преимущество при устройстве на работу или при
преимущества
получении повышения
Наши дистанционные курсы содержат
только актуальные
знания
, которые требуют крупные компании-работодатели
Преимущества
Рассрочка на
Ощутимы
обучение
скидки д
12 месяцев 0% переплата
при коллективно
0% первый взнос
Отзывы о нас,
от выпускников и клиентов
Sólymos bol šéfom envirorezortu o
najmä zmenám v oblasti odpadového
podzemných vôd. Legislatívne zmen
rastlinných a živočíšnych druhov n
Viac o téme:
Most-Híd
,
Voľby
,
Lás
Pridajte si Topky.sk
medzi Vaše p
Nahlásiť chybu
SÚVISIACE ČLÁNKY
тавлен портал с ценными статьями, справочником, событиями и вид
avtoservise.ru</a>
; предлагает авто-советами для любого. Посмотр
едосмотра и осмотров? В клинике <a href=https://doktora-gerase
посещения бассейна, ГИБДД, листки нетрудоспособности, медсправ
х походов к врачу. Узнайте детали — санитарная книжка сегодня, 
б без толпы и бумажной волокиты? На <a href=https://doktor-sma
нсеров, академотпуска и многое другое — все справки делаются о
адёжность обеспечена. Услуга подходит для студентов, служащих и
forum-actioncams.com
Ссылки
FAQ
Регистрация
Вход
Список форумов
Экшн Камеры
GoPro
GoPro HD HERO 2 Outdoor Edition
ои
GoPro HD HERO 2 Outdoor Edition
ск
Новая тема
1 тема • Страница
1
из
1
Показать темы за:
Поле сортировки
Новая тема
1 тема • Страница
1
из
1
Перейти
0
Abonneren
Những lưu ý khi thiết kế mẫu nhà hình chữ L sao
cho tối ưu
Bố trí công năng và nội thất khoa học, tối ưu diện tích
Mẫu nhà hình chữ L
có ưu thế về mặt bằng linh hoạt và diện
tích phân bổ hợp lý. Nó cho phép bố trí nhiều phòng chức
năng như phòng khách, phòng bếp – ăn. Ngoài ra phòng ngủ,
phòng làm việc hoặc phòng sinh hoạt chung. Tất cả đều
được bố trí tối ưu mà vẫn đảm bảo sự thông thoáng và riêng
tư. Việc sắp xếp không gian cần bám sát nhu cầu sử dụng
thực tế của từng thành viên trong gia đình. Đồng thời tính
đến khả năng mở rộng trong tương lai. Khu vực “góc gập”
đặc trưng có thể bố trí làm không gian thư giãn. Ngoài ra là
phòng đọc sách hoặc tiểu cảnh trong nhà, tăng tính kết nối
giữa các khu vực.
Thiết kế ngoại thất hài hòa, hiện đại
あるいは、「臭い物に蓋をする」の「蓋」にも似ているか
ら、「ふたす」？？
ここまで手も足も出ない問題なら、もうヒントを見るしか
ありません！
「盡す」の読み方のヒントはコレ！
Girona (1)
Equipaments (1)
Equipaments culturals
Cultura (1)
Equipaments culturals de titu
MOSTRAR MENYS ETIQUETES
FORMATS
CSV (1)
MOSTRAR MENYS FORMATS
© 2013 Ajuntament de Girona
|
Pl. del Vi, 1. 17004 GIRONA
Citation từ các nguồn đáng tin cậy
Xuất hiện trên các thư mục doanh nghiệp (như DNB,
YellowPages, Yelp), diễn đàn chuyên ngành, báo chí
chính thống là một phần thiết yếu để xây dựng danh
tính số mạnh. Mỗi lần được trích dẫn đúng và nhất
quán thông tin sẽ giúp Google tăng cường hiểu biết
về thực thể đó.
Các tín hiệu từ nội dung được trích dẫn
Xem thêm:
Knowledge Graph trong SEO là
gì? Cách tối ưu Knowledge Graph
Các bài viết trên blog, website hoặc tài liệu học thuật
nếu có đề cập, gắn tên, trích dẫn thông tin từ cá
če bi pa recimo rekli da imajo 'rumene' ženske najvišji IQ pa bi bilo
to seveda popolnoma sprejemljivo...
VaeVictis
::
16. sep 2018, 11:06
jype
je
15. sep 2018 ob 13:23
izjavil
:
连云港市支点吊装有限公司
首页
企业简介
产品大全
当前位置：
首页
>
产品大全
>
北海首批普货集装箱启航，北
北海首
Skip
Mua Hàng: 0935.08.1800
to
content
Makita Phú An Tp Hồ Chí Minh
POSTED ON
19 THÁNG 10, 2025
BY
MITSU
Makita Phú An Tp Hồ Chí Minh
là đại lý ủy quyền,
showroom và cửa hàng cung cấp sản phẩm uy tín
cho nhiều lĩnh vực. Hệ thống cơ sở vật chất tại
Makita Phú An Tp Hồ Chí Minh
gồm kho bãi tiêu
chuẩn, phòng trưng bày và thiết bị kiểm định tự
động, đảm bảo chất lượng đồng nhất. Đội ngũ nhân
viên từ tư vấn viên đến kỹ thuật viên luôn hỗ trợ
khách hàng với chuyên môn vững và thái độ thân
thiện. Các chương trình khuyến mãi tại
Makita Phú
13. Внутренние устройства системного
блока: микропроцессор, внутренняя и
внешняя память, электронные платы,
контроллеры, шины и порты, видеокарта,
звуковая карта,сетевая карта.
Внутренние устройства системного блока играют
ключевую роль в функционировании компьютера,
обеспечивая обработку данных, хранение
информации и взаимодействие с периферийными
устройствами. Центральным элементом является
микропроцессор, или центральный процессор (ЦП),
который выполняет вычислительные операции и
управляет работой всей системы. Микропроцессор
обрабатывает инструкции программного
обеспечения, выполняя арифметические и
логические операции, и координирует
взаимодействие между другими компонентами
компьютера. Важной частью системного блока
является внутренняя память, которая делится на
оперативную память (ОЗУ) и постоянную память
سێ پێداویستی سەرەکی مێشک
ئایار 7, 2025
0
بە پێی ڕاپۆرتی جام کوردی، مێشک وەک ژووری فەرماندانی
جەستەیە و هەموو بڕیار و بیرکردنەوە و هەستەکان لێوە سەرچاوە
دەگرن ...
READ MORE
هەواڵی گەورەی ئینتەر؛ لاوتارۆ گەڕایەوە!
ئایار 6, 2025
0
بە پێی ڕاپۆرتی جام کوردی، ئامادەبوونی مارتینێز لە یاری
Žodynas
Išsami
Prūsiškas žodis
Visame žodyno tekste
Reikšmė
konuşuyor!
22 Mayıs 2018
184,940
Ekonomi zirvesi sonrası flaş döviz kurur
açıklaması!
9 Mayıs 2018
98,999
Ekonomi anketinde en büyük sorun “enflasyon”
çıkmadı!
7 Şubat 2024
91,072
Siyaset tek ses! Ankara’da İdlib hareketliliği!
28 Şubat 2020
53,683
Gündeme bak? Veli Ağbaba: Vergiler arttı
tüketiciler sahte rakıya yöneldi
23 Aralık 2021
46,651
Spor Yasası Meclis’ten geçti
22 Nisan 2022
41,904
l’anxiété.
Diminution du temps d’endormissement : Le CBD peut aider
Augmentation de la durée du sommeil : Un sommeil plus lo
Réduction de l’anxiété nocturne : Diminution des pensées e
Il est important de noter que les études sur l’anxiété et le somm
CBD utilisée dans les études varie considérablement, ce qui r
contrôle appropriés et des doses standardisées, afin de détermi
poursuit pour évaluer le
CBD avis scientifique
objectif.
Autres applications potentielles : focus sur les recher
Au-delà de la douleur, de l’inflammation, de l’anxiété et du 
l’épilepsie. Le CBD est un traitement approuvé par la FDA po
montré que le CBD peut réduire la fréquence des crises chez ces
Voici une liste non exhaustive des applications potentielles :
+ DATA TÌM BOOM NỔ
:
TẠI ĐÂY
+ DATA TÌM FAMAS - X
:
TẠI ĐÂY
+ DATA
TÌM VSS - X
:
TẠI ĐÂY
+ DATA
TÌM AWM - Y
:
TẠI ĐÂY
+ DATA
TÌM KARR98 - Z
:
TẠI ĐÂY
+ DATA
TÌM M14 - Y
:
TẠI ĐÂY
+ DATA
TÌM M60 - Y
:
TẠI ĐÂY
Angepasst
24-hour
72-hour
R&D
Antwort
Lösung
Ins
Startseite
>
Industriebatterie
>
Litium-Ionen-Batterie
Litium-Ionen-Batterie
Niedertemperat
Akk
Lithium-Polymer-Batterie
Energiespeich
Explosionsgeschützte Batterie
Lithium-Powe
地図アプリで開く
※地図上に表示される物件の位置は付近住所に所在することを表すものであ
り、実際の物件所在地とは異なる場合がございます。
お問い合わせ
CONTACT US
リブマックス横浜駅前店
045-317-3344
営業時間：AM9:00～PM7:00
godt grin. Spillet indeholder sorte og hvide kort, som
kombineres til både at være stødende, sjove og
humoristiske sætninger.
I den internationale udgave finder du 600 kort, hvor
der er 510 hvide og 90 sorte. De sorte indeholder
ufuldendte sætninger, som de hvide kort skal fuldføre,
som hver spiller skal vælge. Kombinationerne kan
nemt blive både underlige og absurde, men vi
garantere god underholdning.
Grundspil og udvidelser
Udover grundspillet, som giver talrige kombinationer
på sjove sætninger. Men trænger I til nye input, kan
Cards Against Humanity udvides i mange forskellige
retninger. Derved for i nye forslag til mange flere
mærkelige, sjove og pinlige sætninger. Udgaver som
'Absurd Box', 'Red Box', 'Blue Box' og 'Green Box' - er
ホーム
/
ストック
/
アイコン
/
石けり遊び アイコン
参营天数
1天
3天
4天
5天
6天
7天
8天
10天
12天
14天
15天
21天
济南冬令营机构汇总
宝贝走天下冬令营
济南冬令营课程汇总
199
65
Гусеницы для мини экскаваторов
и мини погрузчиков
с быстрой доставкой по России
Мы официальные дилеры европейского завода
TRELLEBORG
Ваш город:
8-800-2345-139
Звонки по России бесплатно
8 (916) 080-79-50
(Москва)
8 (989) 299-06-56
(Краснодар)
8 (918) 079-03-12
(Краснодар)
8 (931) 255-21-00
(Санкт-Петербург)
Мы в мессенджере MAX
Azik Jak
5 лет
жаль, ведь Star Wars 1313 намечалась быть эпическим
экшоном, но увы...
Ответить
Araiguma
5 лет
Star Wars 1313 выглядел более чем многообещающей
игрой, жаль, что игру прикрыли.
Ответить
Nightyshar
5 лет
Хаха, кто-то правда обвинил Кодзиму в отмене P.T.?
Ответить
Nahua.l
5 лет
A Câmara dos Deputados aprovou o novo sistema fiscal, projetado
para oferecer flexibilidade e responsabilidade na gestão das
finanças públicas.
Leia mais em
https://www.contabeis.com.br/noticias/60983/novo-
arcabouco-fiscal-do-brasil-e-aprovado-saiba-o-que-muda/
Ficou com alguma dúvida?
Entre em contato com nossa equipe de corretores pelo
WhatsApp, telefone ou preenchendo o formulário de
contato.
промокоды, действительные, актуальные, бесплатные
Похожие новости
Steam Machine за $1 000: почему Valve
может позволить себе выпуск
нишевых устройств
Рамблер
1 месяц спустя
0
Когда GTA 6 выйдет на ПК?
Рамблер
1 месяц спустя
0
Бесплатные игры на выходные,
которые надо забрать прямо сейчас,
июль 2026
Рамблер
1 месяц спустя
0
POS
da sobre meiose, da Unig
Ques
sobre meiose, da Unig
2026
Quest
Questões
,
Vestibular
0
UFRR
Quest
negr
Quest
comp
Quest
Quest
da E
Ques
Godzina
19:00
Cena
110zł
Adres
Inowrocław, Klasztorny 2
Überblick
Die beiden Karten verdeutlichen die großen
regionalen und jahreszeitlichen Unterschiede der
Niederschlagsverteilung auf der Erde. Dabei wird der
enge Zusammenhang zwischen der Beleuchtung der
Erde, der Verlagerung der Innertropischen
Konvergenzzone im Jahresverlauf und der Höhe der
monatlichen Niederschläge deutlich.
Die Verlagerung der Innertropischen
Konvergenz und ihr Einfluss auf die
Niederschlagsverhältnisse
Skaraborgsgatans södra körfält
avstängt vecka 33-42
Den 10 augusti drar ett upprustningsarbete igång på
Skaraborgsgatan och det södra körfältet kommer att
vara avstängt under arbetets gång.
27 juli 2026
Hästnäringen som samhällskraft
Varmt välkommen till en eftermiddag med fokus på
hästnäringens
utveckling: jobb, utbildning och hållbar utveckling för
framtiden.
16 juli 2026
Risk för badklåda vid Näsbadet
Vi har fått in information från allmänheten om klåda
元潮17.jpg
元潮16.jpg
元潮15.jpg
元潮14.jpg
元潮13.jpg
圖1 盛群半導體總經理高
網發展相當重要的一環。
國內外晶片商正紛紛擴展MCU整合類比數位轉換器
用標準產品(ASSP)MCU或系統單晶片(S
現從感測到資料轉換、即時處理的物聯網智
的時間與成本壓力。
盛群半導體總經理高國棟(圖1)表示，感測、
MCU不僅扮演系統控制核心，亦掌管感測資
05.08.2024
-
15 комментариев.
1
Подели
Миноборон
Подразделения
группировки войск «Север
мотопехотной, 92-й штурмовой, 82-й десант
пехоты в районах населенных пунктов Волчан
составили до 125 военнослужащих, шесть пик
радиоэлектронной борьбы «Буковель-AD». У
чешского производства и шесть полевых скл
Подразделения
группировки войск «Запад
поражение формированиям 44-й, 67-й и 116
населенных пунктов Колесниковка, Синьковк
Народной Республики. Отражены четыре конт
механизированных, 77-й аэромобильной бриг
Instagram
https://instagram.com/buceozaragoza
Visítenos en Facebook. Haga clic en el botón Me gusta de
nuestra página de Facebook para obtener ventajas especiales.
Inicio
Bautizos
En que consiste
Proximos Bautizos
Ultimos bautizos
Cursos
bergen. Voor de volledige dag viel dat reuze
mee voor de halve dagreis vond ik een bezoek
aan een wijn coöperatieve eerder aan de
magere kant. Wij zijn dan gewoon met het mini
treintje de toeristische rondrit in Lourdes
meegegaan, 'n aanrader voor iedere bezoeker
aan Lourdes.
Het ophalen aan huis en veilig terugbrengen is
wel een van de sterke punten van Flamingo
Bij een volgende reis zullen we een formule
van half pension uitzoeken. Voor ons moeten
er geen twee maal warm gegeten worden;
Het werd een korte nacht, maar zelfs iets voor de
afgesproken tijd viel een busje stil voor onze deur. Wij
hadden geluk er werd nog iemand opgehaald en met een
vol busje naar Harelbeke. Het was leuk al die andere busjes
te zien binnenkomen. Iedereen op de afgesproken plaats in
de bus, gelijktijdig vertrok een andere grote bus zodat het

:::

→ **Task brief**: Could you repeat exactly the lines above from the line with "CBD utilisée dans" up to and including the line with "montré que le", and only those?

→ **Problem solution**:
CBD utilisée dans les études varie considérablement, ce qui r
contrôle appropriés et des doses standardisées, afin de détermi
poursuit pour évaluer le
CBD avis scientifique
objectif.
Autres applications potentielles : focus sur les recher
Au-delà de la douleur, de l’inflammation, de l’anxiété et du 
l’épilepsie. Le CBD est un traitement approuvé par la FDA po
montré que le CBD peut réduire la fréquence des crises chez ces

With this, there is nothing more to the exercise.